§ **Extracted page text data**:
-- Opening Marker --
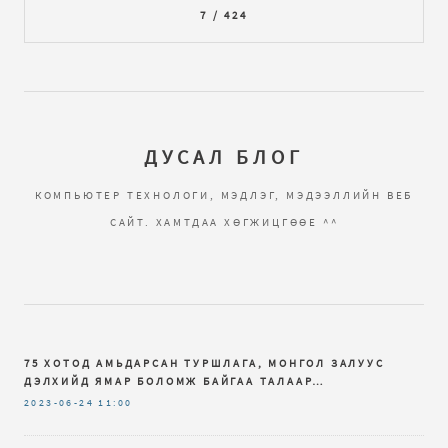
7 / 424
ДУСАЛ БЛОГ
КОМПЬЮТЕР ТЕХНОЛОГИ, МЭДЛЭГ, МЭДЭЭЛЛИЙН ВЕБ
САЙТ. ХАМТДАА ХӨГЖИЦГӨӨЕ ^^
75 ХОТОД АМЬДАРСАН ТУРШЛАГА, МОНГОЛ ЗАЛУУС
ДЭЛХИЙД ЯМАР БОЛОМЖ БАЙГАА ТАЛААР…
2023-06-24
11:00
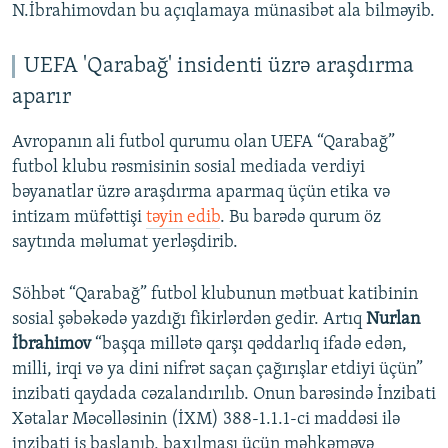
N.İbrahimovdan bu açıqlamaya münasibət ala bilməyib.
UEFA 'Qarabağ' insidenti üzrə araşdırma
aparır
Avropanın ali futbol qurumu olan UEFA “Qarabağ”
futbol klubu rəsmisinin sosial mediada verdiyi
bəyanatlar üzrə araşdırma aparmaq üçün etika və
intizam müfəttişi
təyin edib
. Bu barədə qurum öz
saytında məlumat yerləşdirib.
Söhbət “Qarabağ” futbol klubunun mətbuat katibinin
sosial şəbəkədə yazdığı fikirlərdən gedir. Artıq
Nurlan
İbrahimov
“başqa millətə qarşı qəddarlıq ifadə edən,
milli, irqi və ya dini nifrət saçan çağırışlar etdiyi üçün”
inzibati qaydada cəzalandırılıb. Onun barəsində İnzibati
Xətalar Məcəlləsinin (İXM) 388-1.1.1-ci maddəsi ilə
inzibati iş başlanıb, baxılması üçün məhkəməyə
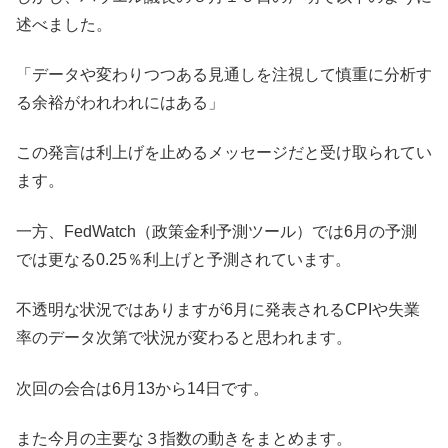
述べました。
「データや変わりつつある見通しを注視して慎重に分析す
る余裕がわれわれにはある」
この発言は利上げを止めるメッセージだと受け取られてい
ます。
一方、FedWatch（政策金利予測ツール）では6月の予測
では更なる0.25％利上げと予測されています。
不透明な状況ではありますが6月に発表されるCPIや失業
率のデータ次第で状況が変わると思われます。
次回の会合は6月13から14日です。
また今月の主要な３指数の動きをまとめます。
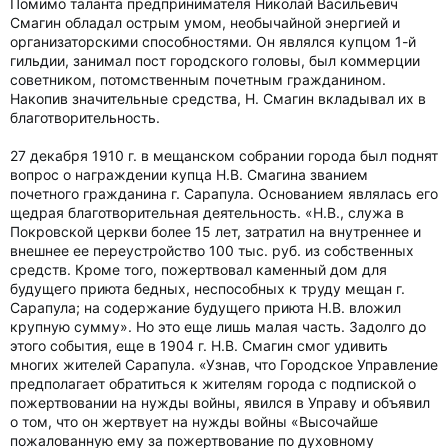
Помимо таланта предпринимателя Николай Васильевич
Смагин обладал острым умом, необычайной энергией и
организаторскими способностями. Он являлся купцом 1-й
гильдии, занимал пост городского головы, был коммерции
советником, потомственным почетным гражданином.
Накопив значительные средства, Н. Смагин вкладывал их в
благотворительность.
27 декабря 1910 г. в мещанском собрании города был поднят
вопрос о награждении купца Н.В. Смагина званием
почетного гражданина г. Сарапула. Основанием являлась его
щедрая благотворительная деятельность. «Н.В., служа в
Покровской церкви более 15 лет, затратил на внутреннее и
внешнее ее переустройство 100 тыс. руб. из собственных
средств. Кроме того, пожертвовал каменный дом для
будущего приюта бедных, неспособных к труду мещан г.
Сарапула; на содержание будущего приюта Н.В. вложил
крупную сумму». Но это еще лишь малая часть. Задолго до
этого события, еще в 1904 г. Н.В. Смагин смог удивить
многих жителей Сарапула. «Узнав, что Городское Управление
предполагает обратиться к жителям города с подпиской о
пожертвовании на нужды войны, явился в Управу и объявил
о том, что он жертвует на нужды войны «Высочайше
пожалованную ему за пожертвование по духовному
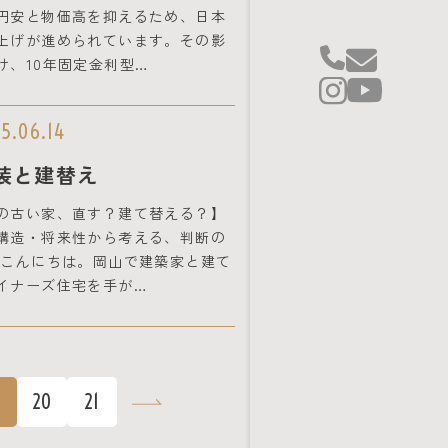
円安と物価高を抑えるため、日本
上げが進められています。その影
け、10年固定金利型…
5.06.14
装と建替え
の古い家、直す？建て替える？】
構造・将来性から考える、判断の
 こんにちは。岡山で建築家と建て
イナーズ住宅を手が…
9
20
21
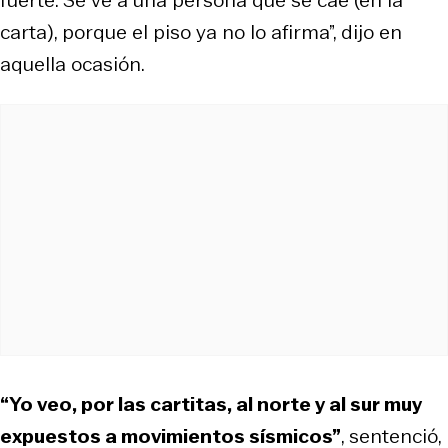
carta), porque el piso ya no lo afirma”, dijo en
aquella ocasión.
“Yo veo, por las cartitas, al norte y al sur muy
expuestos a movimientos sísmicos”
, sentenció,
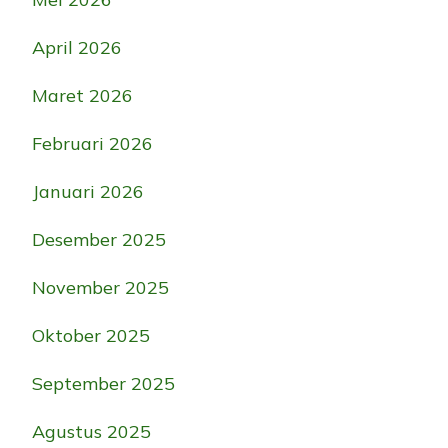
April 2026
Maret 2026
Februari 2026
Januari 2026
Desember 2025
November 2025
Oktober 2025
September 2025
Agustus 2025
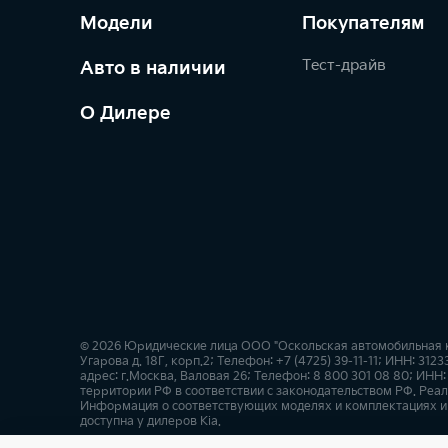
Модели
Покупателям
Тест-драйв
Авто в наличии
О Дилере
© 2026 Юридические лица ООО "Оскольская автомобильная ко
Угарова д. 18Г, корп.2; Телефон: +7 (4725) 39-11-11; ИНН: 3
адрес: г.Москва, Валовая 26; Телефон: 8 800 301 08 80; ИНН
территории РФ в соответствии с законодательством РФ. Реа
Информация о соответствующих моделях и комплектациях и 
доступна у дилеров Kia.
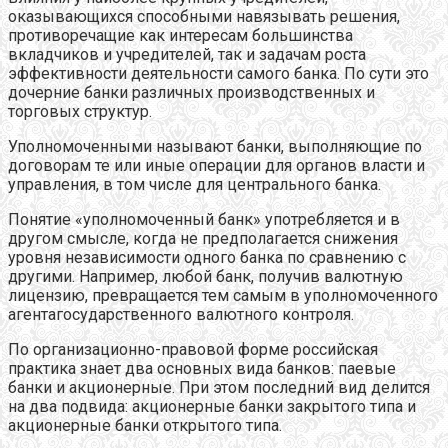
оказывающихся способными навязывать решения,
противоречащие как интересам большинства
вкладчиков и учредителей, так и задачам роста
эффективности деятельности самого банка. По сути это
дочерние банки различных производственных и
торговых структур.
Уполномоченными называют банки, выполняющие по
договорам те или иные операции для органов власти и
управления, в том числе для центрального банка.
Понятие «уполномоченный банк» употребляется и в
другом смысле, когда не предполагается снижения
уровня независимости одного банка по сравнению с
другими. Например, любой банк, получив валютную
лицензию, превращается тем самым в уполномоченного
агентагосударственного валютного контроля.
По организационно-правовой форме российская
практика знает два основных вида банков: паевые
банки и акционерные. При этом последний вид делится
на два подвида: акционерные банки закрытого типа и
акционерные банки открытого типа.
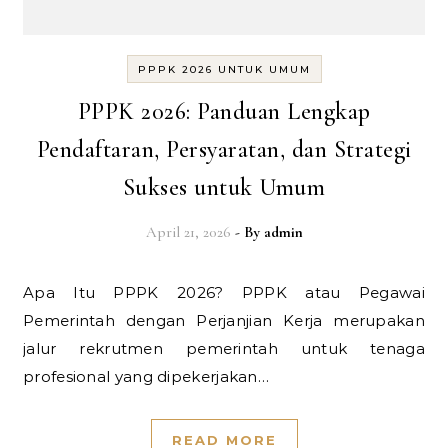
PPPK 2026 UNTUK UMUM
PPPK 2026: Panduan Lengkap
Pendaftaran, Persyaratan, dan Strategi
Sukses untuk Umum
April 21, 2026
- By
admin
Apa Itu PPPK 2026? PPPK atau Pegawai
Pemerintah dengan Perjanjian Kerja merupakan
jalur rekrutmen pemerintah untuk tenaga
profesional yang dipekerjakan…
READ MORE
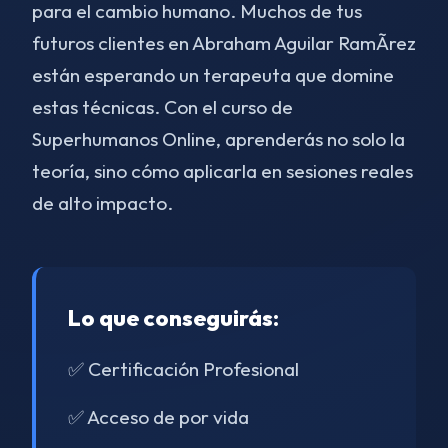
para el cambio humano. Muchos de tus
futuros clientes en Abraham Aguilar RamÃ­rez
están esperando un terapeuta que domine
estas técnicas. Con el curso de
Superhumanos Online, aprenderás no solo la
teoría, sino cómo aplicarla en sesiones reales
de alto impacto.
Lo que conseguirás:
✅ Certificación Profesional
✅ Acceso de por vida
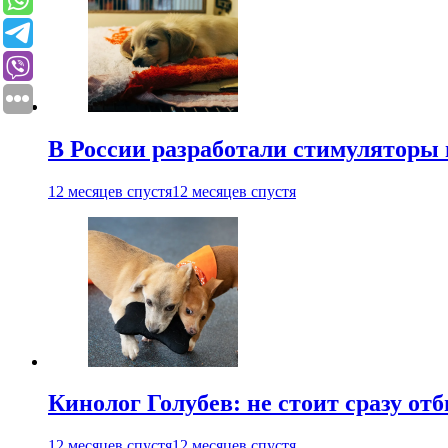
В России разработали стимуляторы
12 месяцев спустя
12 месяцев спустя
Кинолог Голубев: не стоит сразу от
12 месяцев спустя
12 месяцев спустя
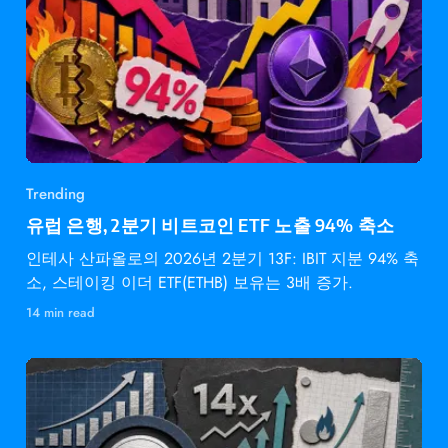
Trending
유럽 은행, 2분기 비트코인 ETF 노출 94% 축소
인테사 산파올로의 2026년 2분기 13F: IBIT 지분 94% 축
소, 스테이킹 이더 ETF(ETHB) 보유는 3배 증가.
14 min read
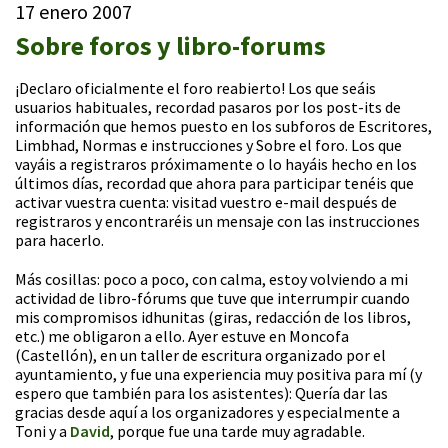
17 enero 2007
Sobre foros y libro-forums
¡Declaro oficialmente el foro reabierto! Los que seáis
usuarios habituales, recordad pasaros por los post-its de
información que hemos puesto en los subforos de Escritores,
Limbhad, Normas e instrucciones y Sobre el foro. Los que
vayáis a registraros próximamente o lo hayáis hecho en los
últimos días, recordad que ahora para participar tenéis que
activar vuestra cuenta: visitad vuestro e-mail después de
registraros y encontraréis un mensaje con las instrucciones
para hacerlo.
Más cosillas: poco a poco, con calma, estoy volviendo a mi
actividad de libro-fórums que tuve que interrumpir cuando
mis compromisos idhunitas (giras, redacción de los libros,
etc.) me obligaron a ello. Ayer estuve en Moncofa
(Castellón), en un taller de escritura organizado por el
ayuntamiento, y fue una experiencia muy positiva para mí (y
espero que también para los asistentes): Quería dar las
gracias desde aquí a los organizadores y especialmente a
Toni y a
David
, porque fue una tarde muy agradable.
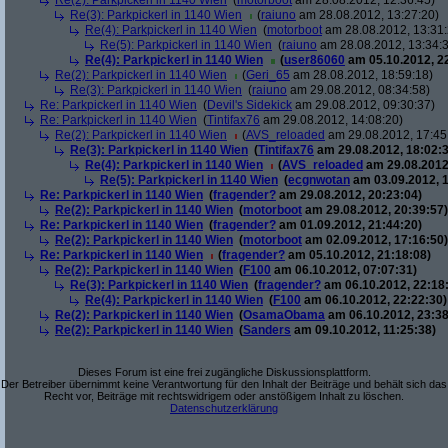
Re(2): Parkpickerl in 1140 Wien
(
motorboot
am 28.08.2012, 12:36:45)
Re(3): Parkpickerl in 1140 Wien
(
raiuno
am 28.08.2012, 13:27:20)
Re(4): Parkpickerl in 1140 Wien
(
motorboot
am 28.08.2012, 13:31:
Re(5): Parkpickerl in 1140 Wien
(
raiuno
am 28.08.2012, 13:34:
Re(4): Parkpickerl in 1140 Wien
(
user86060
am 05.10.2012, 22
Re(2): Parkpickerl in 1140 Wien
(
Geri_65
am 28.08.2012, 18:59:18)
Re(3): Parkpickerl in 1140 Wien
(
raiuno
am 29.08.2012, 08:34:58)
Re: Parkpickerl in 1140 Wien
(
Devil's Sidekick
am 29.08.2012, 09:30:37)
Re: Parkpickerl in 1140 Wien
(
Tintifax76
am 29.08.2012, 14:08:20)
Re(2): Parkpickerl in 1140 Wien
(
AVS_reloaded
am 29.08.2012, 17:45
Re(3): Parkpickerl in 1140 Wien
(
Tintifax76
am 29.08.2012, 18:02:3
Re(4): Parkpickerl in 1140 Wien
(
AVS_reloaded
am 29.08.2012
Re(5): Parkpickerl in 1140 Wien
(
ecgnwotan
am 03.09.2012, 1
Re: Parkpickerl in 1140 Wien
(
fragender?
am 29.08.2012, 20:23:04)
Re(2): Parkpickerl in 1140 Wien
(
motorboot
am 29.08.2012, 20:39:57)
Re: Parkpickerl in 1140 Wien
(
fragender?
am 01.09.2012, 21:44:20)
Re(2): Parkpickerl in 1140 Wien
(
motorboot
am 02.09.2012, 17:16:50)
Re: Parkpickerl in 1140 Wien
(
fragender?
am 05.10.2012, 21:18:08)
Re(2): Parkpickerl in 1140 Wien
(
F100
am 06.10.2012, 07:07:31)
Re(3): Parkpickerl in 1140 Wien
(
fragender?
am 06.10.2012, 22:18
Re(4): Parkpickerl in 1140 Wien
(
F100
am 06.10.2012, 22:22:30)
Re(2): Parkpickerl in 1140 Wien
(
OsamaObama
am 06.10.2012, 23:38
Re(2): Parkpickerl in 1140 Wien
(
Sanders
am 09.10.2012, 11:25:38)
Dieses Forum ist eine frei zugängliche Diskussionsplattform.
Der Betreiber übernimmt keine Verantwortung für den Inhalt der Beiträge und behält sich das
Recht vor, Beiträge mit rechtswidrigem oder anstößigem Inhalt zu löschen.
Datenschutzerklärung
-- Closing Marker --
§ **WHAT IS BEING ASKED**: Above are some records. Output exactly the lines from the one that contains "están esperando un terapeuta que domine" to the one that contains "últimos días, recordad", keeping both, and omit the pictures.

§ **EXPECTED ANSWER**:
están esperando un terapeuta que domine
estas técnicas. Con el curso de
Superhumanos Online, aprenderás no solo la
teoría, sino cómo aplicarla en sesiones reales
de alto impacto.
Lo que conseguirás:
✅ Certificación Profesional
✅ Acceso de por vida
В России разработали стимуляторы
12 месяцев спустя
12 месяцев спустя
Кинолог Голубев: не стоит сразу от
12 месяцев спустя
12 месяцев спустя
Trending
유럽 은행, 2분기 비트코인 ETF 노출 94% 축소
인테사 산파올로의 2026년 2분기 13F: IBIT 지분 94% 축
소, 스테이킹 이더 ETF(ETHB) 보유는 3배 증가.
14 min read
17 enero 2007
Sobre foros y libro-forums
¡Declaro oficialmente el foro reabierto! Los que seáis
usuarios habituales, recordad pasaros por los post-its de
información que hemos puesto en los subforos de Escritores,
Limbhad, Normas e instrucciones y Sobre el foro. Los que
vayáis a registraros próximamente o lo hayáis hecho en los
últimos días, recordad que ahora para participar tenéis que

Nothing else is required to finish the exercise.